1〜4話

第1話 「二人目の女」 
成宗13年(1482年)。朝鮮王朝第9代の王、成宗(ソンジョン)は品行の悪さを理由に元妃ユンを毒殺。現場に立ち会った武官の一人ソ・チョンスは王命に従っただけとはいえ、罪の意識に苛まれる。酔っ払い、山中で誤まって崖を転落したチョンスは洞くつで目を覚ます。傍らには老師が居り、チョンスの運命に関わる3人の女性の存在を告げる。3人の女性は「・順・好」と表わされた。チョンスは一人目の女性が元妃ユンであることに思い当たる。14年後、成宗(ソンジョン)を父に、元妃ユンを母に持つ燕山君(ヨンサングン)が即位して2年。いまだに老師の言葉が忘れられないチョンスは、自らの運命から逃れようと官職を辞す。宮中の台所、水剌間(スラッカン)。
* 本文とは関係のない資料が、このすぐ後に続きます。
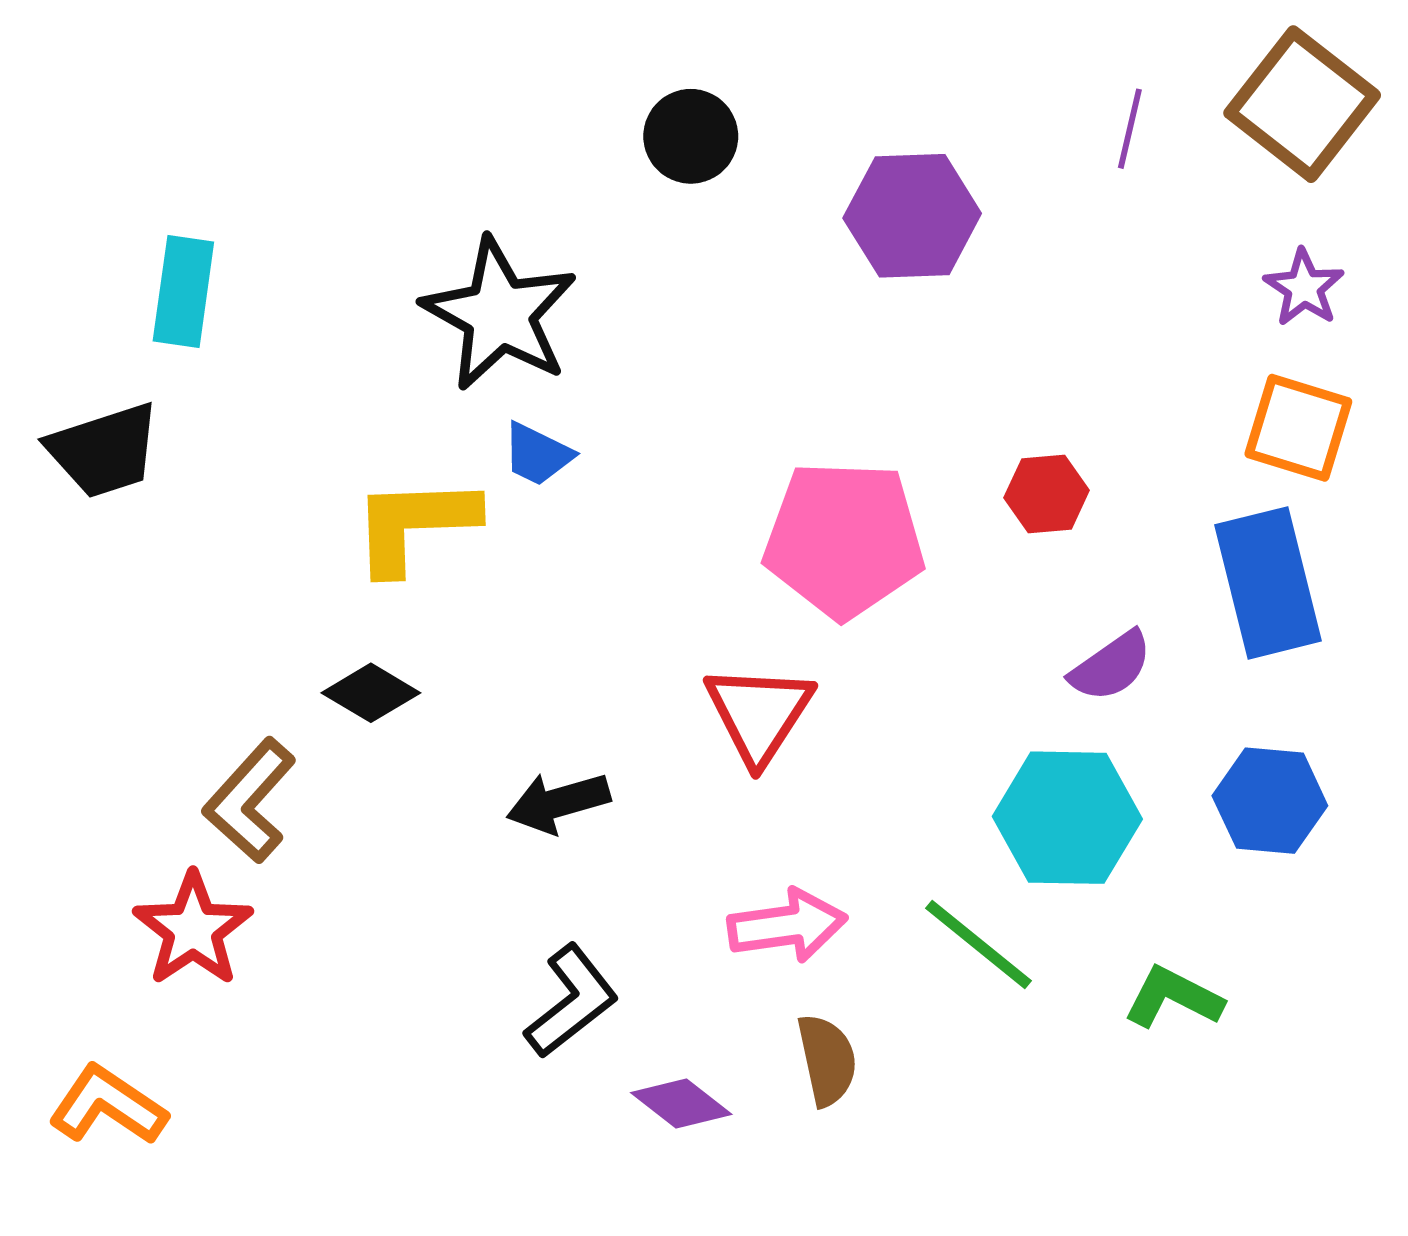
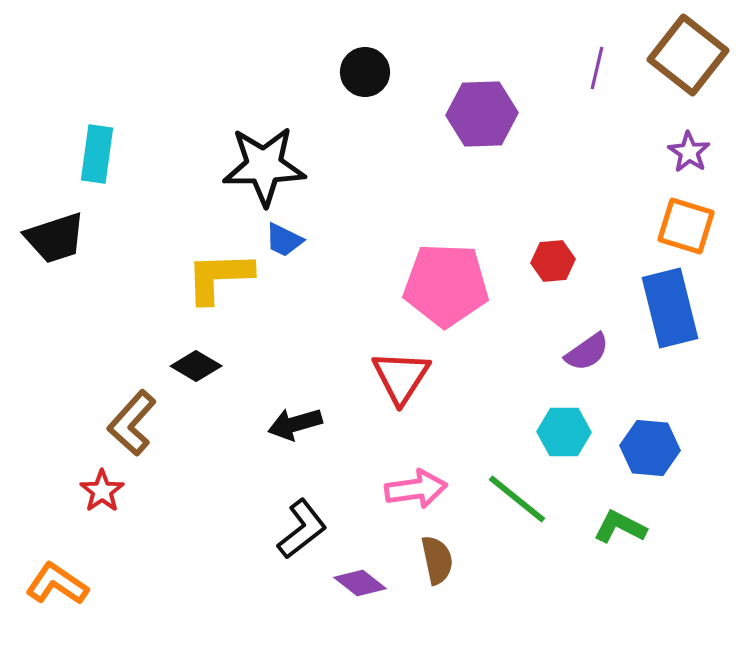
black star: (500, 314) -> (264, 166), turned -30
blue hexagon: (1270, 801) -> (650, 448), moved
cyan hexagon: (1067, 818) -> (564, 432), size x0.7
red star: (193, 929) -> (102, 491), size x0.7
最高尚宮(チェゴサングン)の姪で女官のチェ・ソングムの挙動を不審に思った女官パク・ミョンイは、そのことを気味尚宮(キミサングン)に報告。しかしその夜、ミョンイは門番と通じ女官の誓いを破ったとして捕らえられ、山中で毒を飲まされる。歴代、最高尚宮(チェゴサングン)をつとめるチェ一族はその地位を守るべく権力闘争に加担、標的とした人物の食事に体調を悪化させるものを混ぜており、ミョンイが目撃したのはまさにその現場だったのだ。ミョンイの友人で女官のハン・ペギョンはことの一端を知り、ミョンイが飲まされる毒にこっそり解毒剤を混ぜる。翌朝、川縁に倒れているミョンイをチョンスが発見。こうしてチョンスは自分の運命を左右する第2の女性と出会ってしまったのだった。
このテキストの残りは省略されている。